(Data for this task)
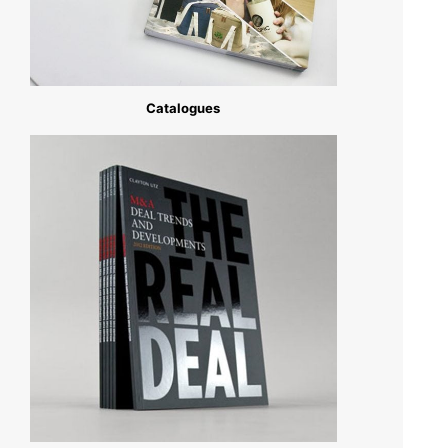
Catalogues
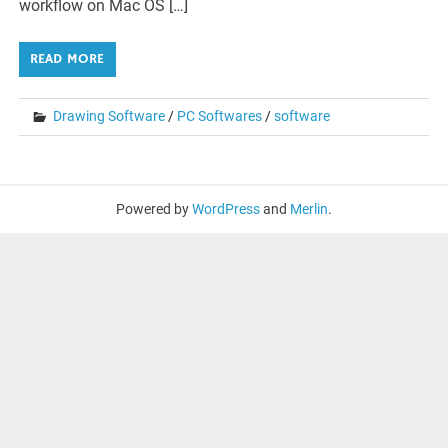
workflow on Mac OS […]
READ MORE
Drawing Software
/
PC Softwares
/
software
Powered by
WordPress
and
Merlin
.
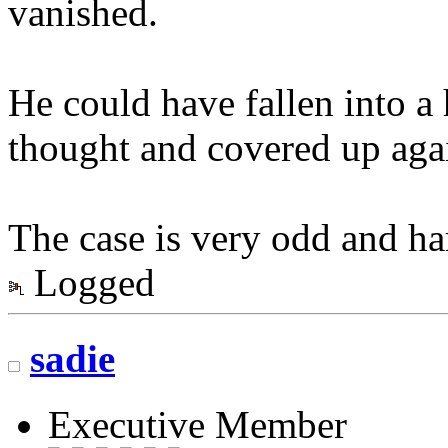
vanished.
He could have fallen into 
thought and covered up again
The case is very odd and hard
Logged
sadie
Executive Member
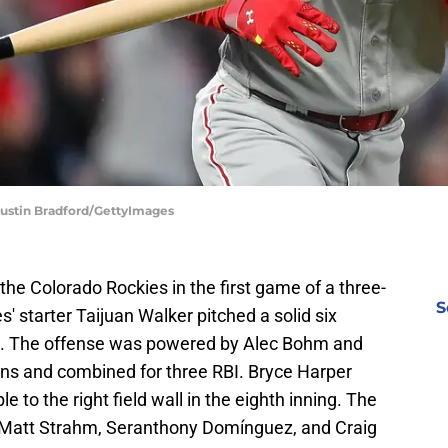
 Dustin Bradford/GettyImages
the Colorado Rockies in the first game of a three-
S
s' starter Taijuan Walker pitched a solid six
ns. The offense was powered by Alec Bohm and
ns and combined for three RBI. Bryce Harper
 to the right field wall in the eighth inning. The
 Matt Strahm, Seranthony Domínguez, and Craig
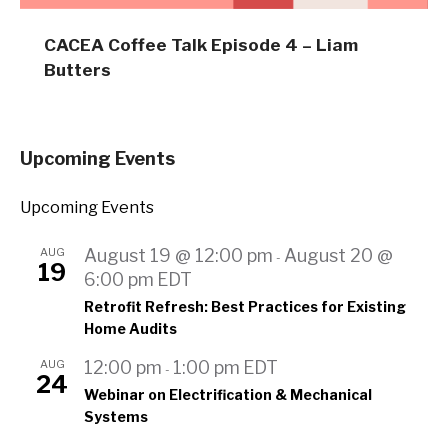
CACEA Coffee Talk Episode 4 – Liam
Butters
Upcoming Events
Upcoming Events
AUG
August 19 @ 12:00 pm
August 20 @
-
19
6:00 pm
EDT
Retrofit Refresh: Best Practices for Existing
Home Audits
AUG
12:00 pm
1:00 pm
EDT
-
24
Webinar on Electrification & Mechanical
Systems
(End Data for this task)
**Activity**
Set down each record above exactly as it stands and leave out all pictures.

**Result of the task**
Catalogues
workflow on Mac OS […]
READ MORE
Drawing Software
/
PC Softwares
/
software
Powered by
WordPress
and
Merlin
.
vanished.
He could have fallen into 
thought and covered up again
The case is very odd and hard
Logged
sadie
Executive Member
 Dustin Bradford/GettyImages
the Colorado Rockies in the first game of a three-
S
s' starter Taijuan Walker pitched a solid six
ns. The offense was powered by Alec Bohm and
ns and combined for three RBI. Bryce Harper
 to the right field wall in the eighth inning. The
 Matt Strahm, Seranthony Domínguez, and Craig
CACEA Coffee Talk Episode 4 – Liam
Butters
Upcoming Events
Upcoming Events
AUG
August 19 @ 12:00 pm
August 20 @
-
19
6:00 pm
EDT
Retrofit Refresh: Best Practices for Existing
Home Audits
AUG
12:00 pm
1:00 pm
EDT
-
24
Webinar on Electrification & Mechanical
Systems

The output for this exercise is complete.